Bartenders don’t push the for-sale aspect on patrons, but they keep catalogs of the current art at the bar (it’s also online). The booklets list the prices for each, shockingly affordable for original art—right now the pieces range from $350 to $7,200. Prices are set by the local artists and hang on consignment, with the bar facilitating payment plans for buyers who need time to make it work. It’s a place that wants you to own art.
Not artsy? The place works just fine as a bar—in a neighborhood that has few great hangs. The Hideout’s claim is “no white plastic or energy drinks,” and the menu is a relaxed version of the cocktail standard. A bottle of beer isn’t out of place, nor is a drink mixed of fresh juices and with a name like Jules et Jim.
Nowhere else in Seattle’s art scene is a sense of humor so central. The Andy Warhol drink? That’s a cosmo with a complimentary Polaroid pic snapped by the bartender. At one time a vending machine sold sex toys and tiny pieces of art, and at another there was a confession booth. Currently a nonworking fortune teller machine (of the Big variety) sits in the back corner; Buben says it might end up operational at some point, or maybe not.

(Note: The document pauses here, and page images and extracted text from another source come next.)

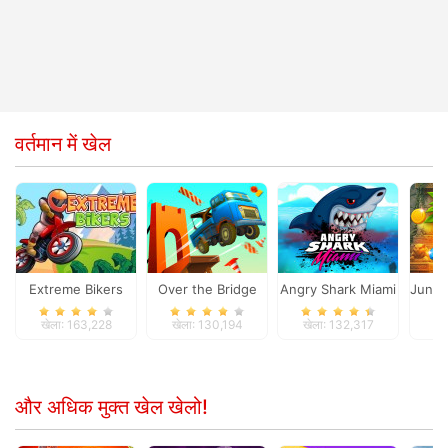
वर्तमान में खेल
Extreme Bikers
Over the Bridge
Angry Shark Miami
Jungl
खेला: 163,228
खेला: 130,194
खेला: 132,317
ख
और अधिक मुक्त खेल खेलो!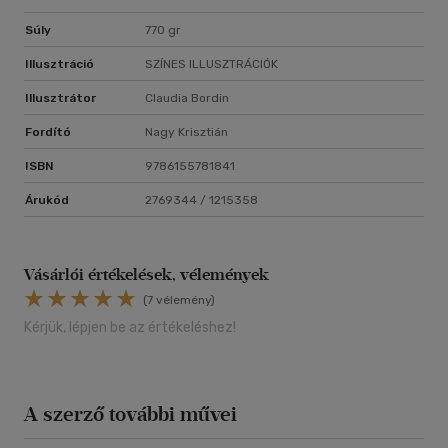
Súly
770 gr
Illusztráció
SZÍNES ILLUSZTRÁCIÓK
Illusztrátor
Claudia Bordin
Fordító
Nagy Krisztián
ISBN
9786155781841
Árukód
2769344 / 1215358
Vásárlói értékelések, vélemények
(7 vélemény)
Kérjük, lépjen be az értékeléshez!
A szerző további művei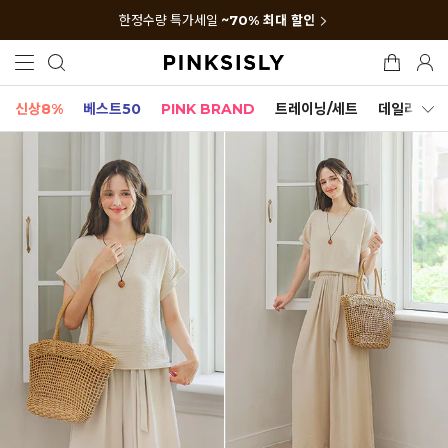
한정수량 특가세일
~70% 최대 할인
신상8%
베스트50
PINK BRAND
트레이닝/세트
데일리세트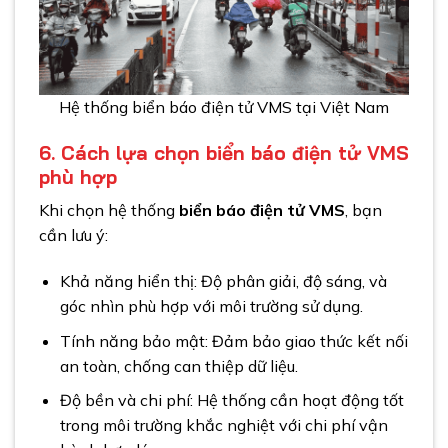
Hệ thống biển báo điện tử VMS tại Việt Nam
6. Cách lựa chọn biển báo điện tử VMS
phù hợp
Khi chọn hệ thống
biển báo điện tử VMS
, bạn
cần lưu ý:
Khả năng hiển thị: Độ phân giải, độ sáng, và
góc nhìn phù hợp với môi trường sử dụng.
Tính năng bảo mật: Đảm bảo giao thức kết nối
an toàn, chống can thiệp dữ liệu.
Độ bền và chi phí: Hệ thống cần hoạt động tốt
trong môi trường khắc nghiệt với chi phí vận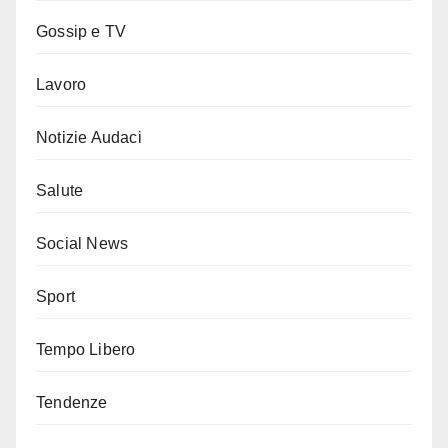
Gossip e TV
Lavoro
Notizie Audaci
Salute
Social News
Sport
Tempo Libero
Tendenze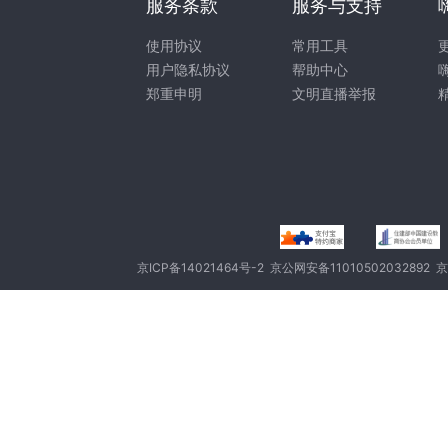
服务条款
服务与支持
使用协议
常用工具
用户隐私协议
帮助中心
郑重申明
文明直播举报
京ICP备14021464号-2
京公网安备11010502032892
京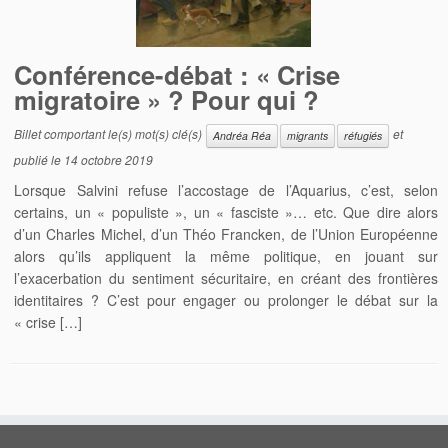
Conférence-débat : « Crise
migratoire » ? Pour qui ?
Billet comportant le(s) mot(s) clé(s)
et
Andréa Réa
migrants
réfugiés
publié le
14 octobre 2019
Lorsque Salvini refuse l’accostage de l’Aquarius, c’est, selon
certains, un « populiste », un « fasciste »… etc. Que dire alors
d’un Charles Michel, d’un Théo Francken, de l’Union Européenne
alors qu’ils appliquent la même politique, en jouant sur
l’exacerbation du sentiment sécuritaire, en créant des frontières
identitaires ? C’est pour engager ou prolonger le débat sur la
« crise […]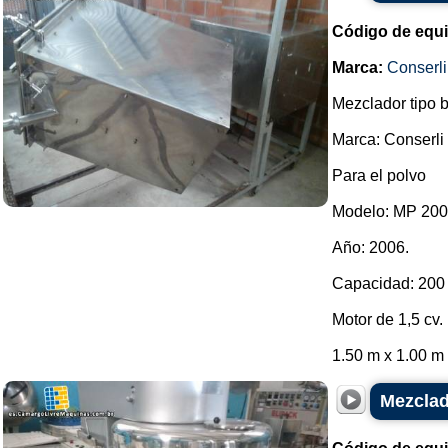
Código de equ
Marca:
Conserli
Mezclador tipo 
Marca: Conserli
Para el polvo
Modelo: MP 200
Año: 2006.
Capacidad: 200 
Motor de 1,5 cv.
1.50 m x 1.00 m x
Mezclad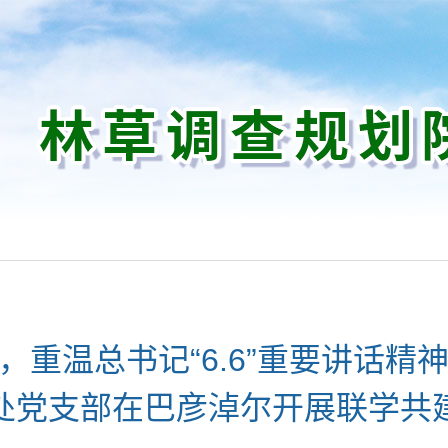
，重温总书记“6.6”重要讲话精
处党支部在巴彦淖尔开展联学共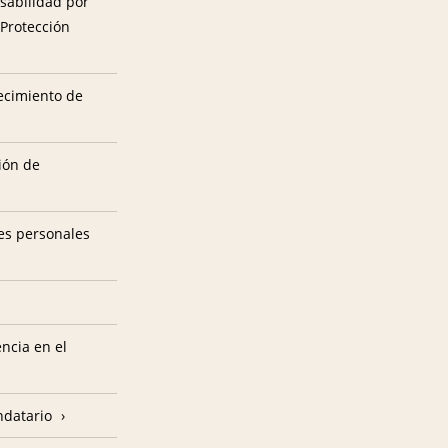
sabilidad por
 Protección
tecimiento de
ión de
es personales
encia en el
ndatario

Though pieces come and go, Buben does a full rehang a few times a year, and the bar publishes a zine of art made at the Hideout. The bar will celebrate the latest refresh mid-August with a release party, but the best part of the joint is that every day captures the energy of a show’s opening night, the free-flowing community of an art walk. Art can be a lot of things, from important to serious, from thoughtful to tragic. The Hideout doesn’t forget that it can be all of those things without pretension.